**What you are asked to do:** The answer should be the records below, word for word, with every image left out.

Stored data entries
--- START ---

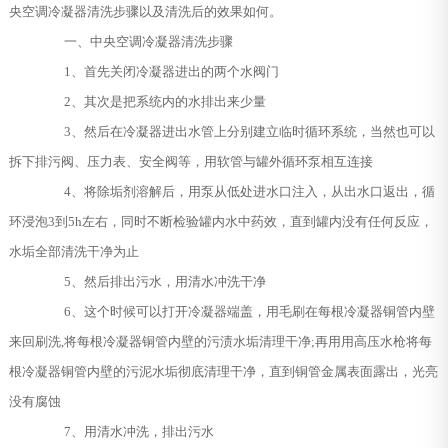
央空调冷凝器清洗步骤以及清洗后的效果如何。
一、中央空调冷凝器清洗步骤
1、首先关闭冷凝器进出的两个水阀门
2、其次是把系统内的水排出来少量
3、然后在冷凝器进出水管上分别建立临时循环系统，当然也可以
拆下排污阀、压力表、安全阀等，用软管与罐外循环泵相互连接
4、将除垢剂溶解后，用泵从低处进水口注入，从出水口返出，循
环浸泡3到5h左右，同时不断检验罐内水中药效，直到罐内没有任何反应，
水垢全部清洗干净为止
5、然后排出污水，用清水冲洗干净
6、这个时候可以打开冷凝器端盖，用毛刷在每根冷凝器铜管内壁
来回刷洗,将每根冷凝器铜管内壁的污渍水垢清理干净;再用用高压水枪将每
根冷凝器铜管内壁的污泥水垢彻底清理干净，直到铜管金属表面露出，光亮
没有腐蚀
7、用清水冲洗，排出污水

--- END ---

**Finished task:**
央空调冷凝器清洗步骤以及清洗后的效果如何。
一、中央空调冷凝器清洗步骤
1、首先关闭冷凝器进出的两个水阀门
2、其次是把系统内的水排出来少量
3、然后在冷凝器进出水管上分别建立临时循环系统，当然也可以
拆下排污阀、压力表、安全阀等，用软管与罐外循环泵相互连接
4、将除垢剂溶解后，用泵从低处进水口注入，从出水口返出，循
环浸泡3到5h左右，同时不断检验罐内水中药效，直到罐内没有任何反应，
水垢全部清洗干净为止
5、然后排出污水，用清水冲洗干净
6、这个时候可以打开冷凝器端盖，用毛刷在每根冷凝器铜管内壁
来回刷洗,将每根冷凝器铜管内壁的污渍水垢清理干净;再用用高压水枪将每
根冷凝器铜管内壁的污泥水垢彻底清理干净，直到铜管金属表面露出，光亮
没有腐蚀
7、用清水冲洗，排出污水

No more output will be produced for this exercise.